[[ Records for processing, beginning ]]
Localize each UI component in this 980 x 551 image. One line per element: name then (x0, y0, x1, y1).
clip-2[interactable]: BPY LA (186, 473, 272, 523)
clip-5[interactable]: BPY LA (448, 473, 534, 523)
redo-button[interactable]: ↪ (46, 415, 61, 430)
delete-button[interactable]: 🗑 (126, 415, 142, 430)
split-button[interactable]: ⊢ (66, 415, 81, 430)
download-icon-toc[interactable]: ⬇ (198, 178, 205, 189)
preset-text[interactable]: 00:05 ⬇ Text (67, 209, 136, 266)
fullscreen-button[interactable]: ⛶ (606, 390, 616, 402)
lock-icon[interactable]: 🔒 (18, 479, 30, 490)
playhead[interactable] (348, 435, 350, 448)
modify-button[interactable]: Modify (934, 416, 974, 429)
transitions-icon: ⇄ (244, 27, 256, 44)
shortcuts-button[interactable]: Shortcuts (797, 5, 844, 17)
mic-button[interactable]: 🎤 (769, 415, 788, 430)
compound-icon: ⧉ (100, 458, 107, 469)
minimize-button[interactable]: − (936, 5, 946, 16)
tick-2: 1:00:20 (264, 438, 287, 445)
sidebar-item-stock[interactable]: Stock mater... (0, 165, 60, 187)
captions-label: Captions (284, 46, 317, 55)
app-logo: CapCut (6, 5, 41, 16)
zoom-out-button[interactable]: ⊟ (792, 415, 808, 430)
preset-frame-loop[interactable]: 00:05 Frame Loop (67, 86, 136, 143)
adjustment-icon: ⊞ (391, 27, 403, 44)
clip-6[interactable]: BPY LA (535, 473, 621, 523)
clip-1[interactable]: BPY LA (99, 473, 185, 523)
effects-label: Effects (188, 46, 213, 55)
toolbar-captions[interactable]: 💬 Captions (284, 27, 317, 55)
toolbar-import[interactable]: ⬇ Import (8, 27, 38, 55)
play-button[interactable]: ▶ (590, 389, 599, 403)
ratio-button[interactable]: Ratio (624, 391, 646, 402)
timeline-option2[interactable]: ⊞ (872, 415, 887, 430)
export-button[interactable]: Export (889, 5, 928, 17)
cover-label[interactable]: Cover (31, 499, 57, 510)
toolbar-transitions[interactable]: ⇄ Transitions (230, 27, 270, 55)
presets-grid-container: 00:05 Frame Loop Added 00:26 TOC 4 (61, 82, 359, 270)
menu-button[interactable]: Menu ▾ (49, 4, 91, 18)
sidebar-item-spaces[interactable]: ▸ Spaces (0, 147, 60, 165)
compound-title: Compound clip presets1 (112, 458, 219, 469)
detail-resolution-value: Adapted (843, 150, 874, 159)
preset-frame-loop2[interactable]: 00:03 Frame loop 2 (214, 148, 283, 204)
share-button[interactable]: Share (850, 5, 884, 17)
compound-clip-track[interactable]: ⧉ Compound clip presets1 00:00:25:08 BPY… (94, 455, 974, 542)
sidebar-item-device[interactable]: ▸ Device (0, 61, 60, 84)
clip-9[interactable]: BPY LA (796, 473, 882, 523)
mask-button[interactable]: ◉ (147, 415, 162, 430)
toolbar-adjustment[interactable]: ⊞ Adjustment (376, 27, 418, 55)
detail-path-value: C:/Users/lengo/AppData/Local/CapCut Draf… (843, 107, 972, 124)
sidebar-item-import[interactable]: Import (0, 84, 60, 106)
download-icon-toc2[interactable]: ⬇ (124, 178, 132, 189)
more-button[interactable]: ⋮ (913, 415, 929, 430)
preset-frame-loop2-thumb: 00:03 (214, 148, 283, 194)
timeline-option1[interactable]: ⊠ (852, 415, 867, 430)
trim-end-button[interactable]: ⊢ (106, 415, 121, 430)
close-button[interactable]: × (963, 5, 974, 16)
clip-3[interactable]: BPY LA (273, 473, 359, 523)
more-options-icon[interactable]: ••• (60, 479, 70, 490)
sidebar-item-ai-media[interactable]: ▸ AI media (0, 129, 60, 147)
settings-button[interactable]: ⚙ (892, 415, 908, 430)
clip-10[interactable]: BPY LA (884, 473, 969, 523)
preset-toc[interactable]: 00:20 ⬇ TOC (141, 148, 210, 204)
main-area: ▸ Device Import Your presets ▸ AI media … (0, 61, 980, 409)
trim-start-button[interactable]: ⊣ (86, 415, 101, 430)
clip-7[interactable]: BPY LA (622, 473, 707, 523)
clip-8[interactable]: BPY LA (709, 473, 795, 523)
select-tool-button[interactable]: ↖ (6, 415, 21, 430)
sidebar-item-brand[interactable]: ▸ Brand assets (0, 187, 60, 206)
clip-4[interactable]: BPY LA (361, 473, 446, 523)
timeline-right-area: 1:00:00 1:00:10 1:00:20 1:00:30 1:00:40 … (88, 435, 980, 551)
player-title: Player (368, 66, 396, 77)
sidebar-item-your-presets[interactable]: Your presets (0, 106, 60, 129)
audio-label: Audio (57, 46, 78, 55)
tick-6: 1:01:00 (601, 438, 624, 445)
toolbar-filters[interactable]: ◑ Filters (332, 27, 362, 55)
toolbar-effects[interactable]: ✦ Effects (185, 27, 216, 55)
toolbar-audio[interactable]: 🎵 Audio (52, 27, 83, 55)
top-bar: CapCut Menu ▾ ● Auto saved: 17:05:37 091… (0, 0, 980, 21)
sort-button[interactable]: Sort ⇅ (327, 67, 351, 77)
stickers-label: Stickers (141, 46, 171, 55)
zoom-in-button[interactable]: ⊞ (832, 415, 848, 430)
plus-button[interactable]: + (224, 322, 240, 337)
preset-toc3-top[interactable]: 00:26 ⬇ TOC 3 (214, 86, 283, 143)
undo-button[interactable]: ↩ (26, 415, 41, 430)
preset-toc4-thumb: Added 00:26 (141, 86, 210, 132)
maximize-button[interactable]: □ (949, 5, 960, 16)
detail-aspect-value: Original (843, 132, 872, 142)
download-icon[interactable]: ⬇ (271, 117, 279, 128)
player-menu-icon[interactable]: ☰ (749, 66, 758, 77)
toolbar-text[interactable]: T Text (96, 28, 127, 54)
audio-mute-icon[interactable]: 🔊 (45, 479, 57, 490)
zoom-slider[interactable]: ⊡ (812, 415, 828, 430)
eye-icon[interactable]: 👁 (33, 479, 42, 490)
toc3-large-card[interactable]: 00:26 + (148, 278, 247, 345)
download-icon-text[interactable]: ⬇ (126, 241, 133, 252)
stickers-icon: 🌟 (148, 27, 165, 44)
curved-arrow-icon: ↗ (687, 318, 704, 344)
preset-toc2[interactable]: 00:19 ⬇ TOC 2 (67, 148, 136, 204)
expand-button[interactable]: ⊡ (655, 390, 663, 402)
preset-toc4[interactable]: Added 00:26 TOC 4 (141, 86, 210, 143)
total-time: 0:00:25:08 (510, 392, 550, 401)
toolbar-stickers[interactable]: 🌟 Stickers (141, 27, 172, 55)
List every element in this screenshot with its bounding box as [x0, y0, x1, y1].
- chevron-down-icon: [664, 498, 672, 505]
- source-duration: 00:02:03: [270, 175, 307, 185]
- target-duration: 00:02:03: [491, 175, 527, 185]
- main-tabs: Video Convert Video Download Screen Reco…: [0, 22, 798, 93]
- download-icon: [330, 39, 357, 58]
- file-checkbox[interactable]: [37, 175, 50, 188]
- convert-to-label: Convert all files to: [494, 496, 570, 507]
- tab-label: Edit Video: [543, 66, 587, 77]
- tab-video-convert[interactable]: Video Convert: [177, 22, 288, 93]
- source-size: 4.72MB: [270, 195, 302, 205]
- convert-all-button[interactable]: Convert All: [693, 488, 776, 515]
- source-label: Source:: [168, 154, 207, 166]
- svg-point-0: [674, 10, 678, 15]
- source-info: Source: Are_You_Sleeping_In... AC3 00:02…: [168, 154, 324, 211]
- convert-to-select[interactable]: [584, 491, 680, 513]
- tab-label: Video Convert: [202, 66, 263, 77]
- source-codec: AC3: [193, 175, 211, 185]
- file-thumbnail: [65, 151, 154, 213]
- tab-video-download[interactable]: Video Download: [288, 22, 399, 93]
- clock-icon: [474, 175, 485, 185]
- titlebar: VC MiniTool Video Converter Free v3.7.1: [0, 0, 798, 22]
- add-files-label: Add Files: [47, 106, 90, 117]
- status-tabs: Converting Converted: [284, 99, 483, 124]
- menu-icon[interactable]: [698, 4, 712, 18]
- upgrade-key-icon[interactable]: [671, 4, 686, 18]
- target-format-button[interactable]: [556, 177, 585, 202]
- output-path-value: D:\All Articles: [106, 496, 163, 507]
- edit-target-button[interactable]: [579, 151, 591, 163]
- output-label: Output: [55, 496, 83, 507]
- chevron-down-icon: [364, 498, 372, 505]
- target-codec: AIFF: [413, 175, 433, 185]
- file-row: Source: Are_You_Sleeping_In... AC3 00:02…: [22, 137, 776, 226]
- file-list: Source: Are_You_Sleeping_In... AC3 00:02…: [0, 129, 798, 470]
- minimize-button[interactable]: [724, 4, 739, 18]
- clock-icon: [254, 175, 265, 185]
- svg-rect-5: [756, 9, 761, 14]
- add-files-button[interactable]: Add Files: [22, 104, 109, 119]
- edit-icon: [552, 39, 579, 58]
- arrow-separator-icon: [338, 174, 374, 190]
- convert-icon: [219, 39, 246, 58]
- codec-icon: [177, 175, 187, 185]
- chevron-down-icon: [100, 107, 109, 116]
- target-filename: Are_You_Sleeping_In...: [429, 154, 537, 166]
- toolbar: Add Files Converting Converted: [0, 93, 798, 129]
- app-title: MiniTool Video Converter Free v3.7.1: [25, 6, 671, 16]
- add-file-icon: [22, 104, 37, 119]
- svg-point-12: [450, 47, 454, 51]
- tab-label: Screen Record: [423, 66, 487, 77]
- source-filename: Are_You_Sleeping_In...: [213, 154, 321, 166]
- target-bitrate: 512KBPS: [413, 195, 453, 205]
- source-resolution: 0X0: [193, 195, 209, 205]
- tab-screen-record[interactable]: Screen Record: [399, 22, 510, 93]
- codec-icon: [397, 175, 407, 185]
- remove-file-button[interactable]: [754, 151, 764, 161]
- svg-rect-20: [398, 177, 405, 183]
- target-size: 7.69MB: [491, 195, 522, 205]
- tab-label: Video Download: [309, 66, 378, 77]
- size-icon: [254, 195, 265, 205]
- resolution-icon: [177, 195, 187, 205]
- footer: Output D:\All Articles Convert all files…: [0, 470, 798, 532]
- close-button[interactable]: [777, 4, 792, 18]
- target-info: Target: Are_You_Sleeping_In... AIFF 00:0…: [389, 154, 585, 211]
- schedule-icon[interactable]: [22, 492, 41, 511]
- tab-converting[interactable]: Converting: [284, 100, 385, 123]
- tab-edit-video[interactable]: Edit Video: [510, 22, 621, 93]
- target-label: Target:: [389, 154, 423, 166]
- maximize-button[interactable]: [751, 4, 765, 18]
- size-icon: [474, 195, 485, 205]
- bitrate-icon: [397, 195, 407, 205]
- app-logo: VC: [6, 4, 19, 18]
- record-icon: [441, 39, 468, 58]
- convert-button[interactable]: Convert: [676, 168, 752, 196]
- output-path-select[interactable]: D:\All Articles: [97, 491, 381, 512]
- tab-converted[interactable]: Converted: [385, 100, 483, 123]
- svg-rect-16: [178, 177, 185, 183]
[[ Records for processing, end ]]
**Assigned task:** If a line in the entries contains the word "logo", copy that line out.

**Your solution:**
app-logo: CapCut (6, 5, 41, 16)
- app-logo: VC: [6, 4, 19, 18]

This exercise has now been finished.